Having to bring the students back to campus is a differentiating factor from professional sports, which are able to create bubbles to keep athletes safe. Steinbrecher said that is not the world they live in on college campuses and would not be feasible.
What about a spring season?
The MAC likely will explore a spring season for football and its other fall sports, although there are plenty of hurdles to clear. Most MAC coaches strongly preferred a fall season and have concerns about players transferring to other FBS schools that are more likely to play games this fall. But the spring is a viable option for MAC football, especially as FCS leagues explore the possibilities.
Steinbrecher said that as of now, it is the conference’s intention to provide athletic opportunities in the spring, but that is still to be determined. The conference has a working plan to develop what a full calendar year would look like in 2021, including spring athletics, that will involve administrators, coaches, student-athletes, faculty, athletic training staff and doctors.
“This fall our presidents will get updates on a monthly report,” Steinbrecher said. “By mid-fall, we’ll have plans in place that will have been approved. Then somewhere later this fall, whether that’s in November, whether it’s December, I think the virus will have a big determination in our ability to ultimately say it’s a go or a no-go.”
What does the MAC’s decision mean for other conferences?
Sources expect other FBS leagues, including from the Power 5, to seriously consider following the MAC’s decision and not compete in football and other fall sports. But it might take a Power 5 league like the Pac-12 or Big Ten to opt out for the dominoes to really start falling. “If a P-5 conference or school shuts down, different game then,” a Group of 5 athletic director texted after the MAC’s decision. A Group of 5 coach who opposes playing in the fall added, “Just end the madness and let’s move on!”
Big Ten presidents are expected to meet later on Saturday, while Pac-12 presidents are scheduled to meet on Tuesday.
How does the MAC’s decision affect the Power 5 football schedule?
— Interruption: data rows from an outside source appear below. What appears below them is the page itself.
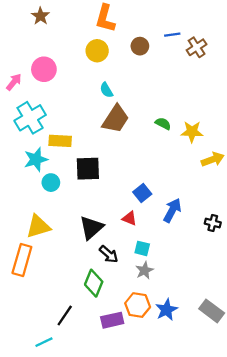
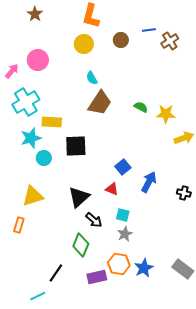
orange rectangle: (22, 260) -> (19, 225), size x0.6

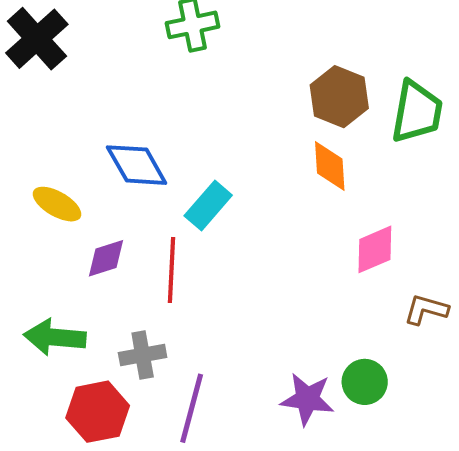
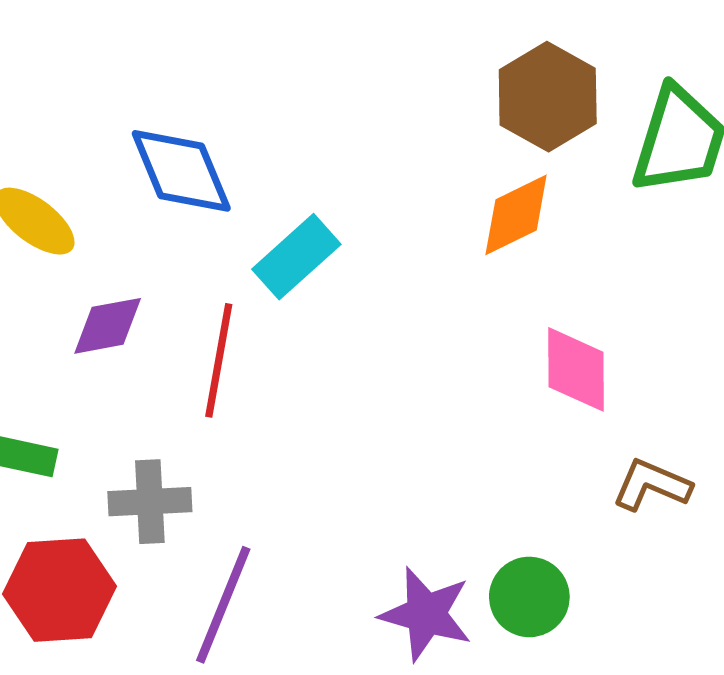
orange diamond: (330, 166) -> (516, 215), turned 60
pink diamond: (375, 249) -> (576, 369), turned -74

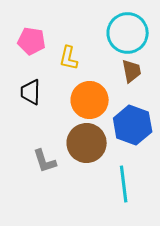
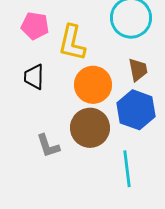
yellow L-shape: (69, 58) -> (72, 43), size x1.5
brown trapezoid: (132, 71) -> (138, 70), moved

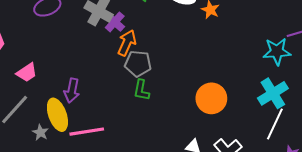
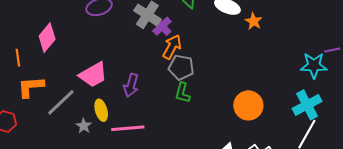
pink trapezoid: (27, 72) -> (93, 75), moved, size x1.4
purple arrow: (72, 90) -> (131, 85), moved
yellow ellipse: (57, 115) -> (101, 110), size x0.7

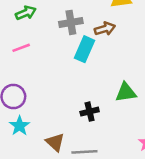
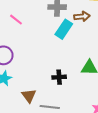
pink line: (21, 48) -> (16, 20), turned 48

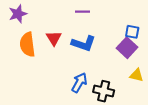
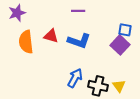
red triangle: (54, 38) -> (51, 36), turned -42
yellow triangle: (136, 75) -> (119, 86), moved, turned 40

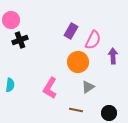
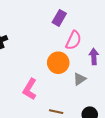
purple rectangle: (71, 31) -> (59, 18), moved
gray triangle: (88, 87) -> (80, 79), moved

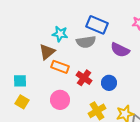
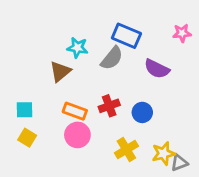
gray semicircle: (86, 42) -> (112, 58), turned -42
orange rectangle: (60, 67) -> (75, 111), moved
red cross: (84, 78) -> (109, 106), turned 35

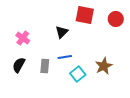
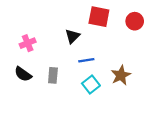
pink cross: (23, 38) -> (28, 43), turned 32
blue line: (65, 57) -> (86, 60), moved
black semicircle: (19, 65) -> (23, 74), turned -84

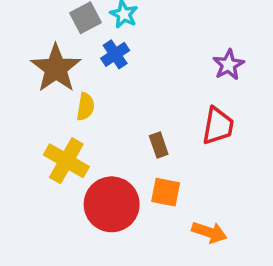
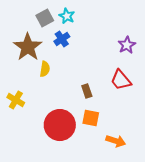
red trapezoid: (218, 126) -> (121, 80), turned 130
yellow cross: (66, 161) -> (16, 100), moved, size x0.7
The decisions by the Big Ten and other Power 5 conferences to cancel most or all of their nonconference games had limited the MAC’s inventory of such opportunities. But some still remained, including Western Michigan’s Sept. 19 trip to Notre Dame, which now must find another non-league opponent, with Navy and Arkansas both off the schedule. MAC members Buffalo and Ball State still had matchups set with Big 12 members Kansas State and Iowa State, respectively. Defending MAC champion Miami (Ohio) was set to open the season on Sept. 12 at Pitt. Several matchups with AAC schools are now off.